Gardening

Hunters and Gatherers

2013-02-05 10.20.10

Food for the pot (Picture by Eric Cooper)

Growing up back home, meat and vegetables often came from your own provisions, getting to a grocery store became more and more prominent as I grew up, but most peoples families still subsidized the pot by whatever we could get on our own.  Nearly everyone had a potato garden, and some grew a few more things, carrots, turnip, cabbage.  I remember a lot of people grew the Newfoundland Blue potato.  I’ve seen blue potatoes since, but those all seem to have blue flesh too, the ones we had just had blue veins running through the white flesh.

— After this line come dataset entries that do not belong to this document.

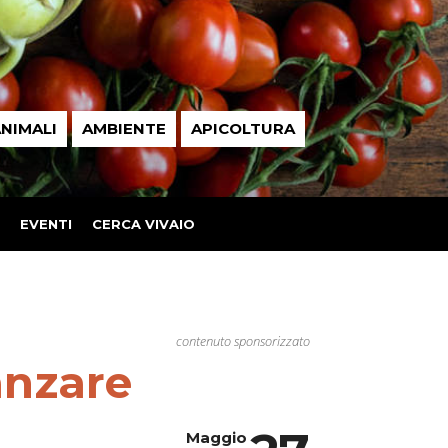
NIMALI
AMBIENTE
APICOLTURA
EVENTI
CERCA VIVAIO
contenuto sponsorizzato
anzare
Maggio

Of course Newfoundland was famous for its fish, and we all had salt fish put away, as well as dried and smoked caplin.  Will have to post another day about those topics.  But we also hunted.  Hunting wasn’t and isn’t a sport back home, at least not in the terms of the big hunting lodges.  People enjoy it yes, but we also hunt to eat.  With the salaries, or lack there of, or even lack of jobs or work back home, people hunted duck, geese, moose, caribou, turrs, seal, pretty much anything to help fill our bellies, including the lovely rabbit shown here (Technically there are no rabbits on Newfoundland Island, or weren’t at least, this is a Snowshoe Hare, but rabbit is what we called it and I always will).

People also weren’t into things for money either.  If you had plenty you shared, and got shared with in return.  I remember lots of trades of food over the years.  A quarter of moose for some vegetables from Bill Smith (Bill was the king gardener back home, probably still is, even if he is in his 80s!), some rabbits for a leg of mutton from Jim Phillips, and so on.

The meat and food was healthier too, wasn’t sitting in a cage being force fed to get fat, most of our meats were really lean, and our vegetables were fertilized with manure, seaweed and fish offal, not manufactured chemicals.

But really, we never thought about that, we just thought about fun in the outdoors, and getting food to keep us all through the long winter.  I’d give a lot to be sitting down to the smell of that rabbit smothered in onions wafting from the roaster now.